Nesse novo tabuleiro, segundo quatro analistas ouvidos pelo RR, a XP Investimentos desponta como uma das instituições mais expostas aos efeitos colaterais da medida. O impacto potencialmente maior decorre do próprio modelo de negócios do banco. A atuação comercial da XP está fortemente baseada em uma extensa rede de agentes autônimos espalhados pelo país. São mais de 18,3 mil assessores, reunidos em aproximadamente 600 escritórios. Significa dizer que, de cada três agentes autônomos credenciados no Brasil, dois trabalham para a XP. Essa atomização da força de venda foi fundamental para a instituição financeira atingir o tamanho que tem hoje. No entanto, em um ambiente de redobrada vigilância internacional, ela se torna objeto de maior escrutínio. Até que ponto é possível garantir uniformidade de procedimentos de compliance em cerca de 600 escritórios espalhados pelo país? É exequível manter um grau de supervisão sobre milhares de representantes comerciais compatível com o padrão de diligência que passa a ser exigido pelas autoridades americanas? São questionamentos que tendem a pairar sobre a XP em um cenário em que reguladores, bancos correspondentes, custodiante internacionais e autoridades americanas olharão com muito mais atenção para os mecanismos de controle das instituições financeiras brasileiras.

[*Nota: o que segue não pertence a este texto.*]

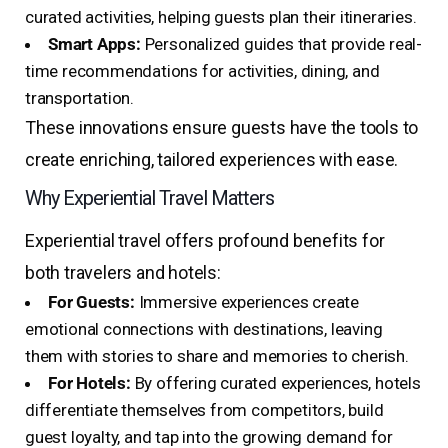
curated activities, helping guests plan their itineraries.
Smart Apps:
Personalized guides that provide real-
time recommendations for activities, dining, and
transportation.
These innovations ensure guests have the tools to
create enriching, tailored experiences with ease.
Why Experiential Travel Matters
Experiential travel offers profound benefits for
both travelers and hotels:
For Guests:
Immersive experiences create
emotional connections with destinations, leaving
them with stories to share and memories to cherish.
For Hotels:
By offering curated experiences, hotels
differentiate themselves from competitors, build
guest loyalty, and tap into the growing demand for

O debate ganha relevância justamente porque a própria CVM atribui às instituições financeiras a responsabilidade pela fiscalização dos assessores vinculados às suas plataformas. Em outras palavras, quanto maior a rede, maior a carga de supervisão. E quanto maior a carga de supervisão, maior a conta. Ou seja: o mesmo modelo de distribuição que transformou a XP na principal força de ruptura do sistema bancário tradicional pode agora se tornar uma fonte adicional de custos em um ambiente de endurecimento regulatório global.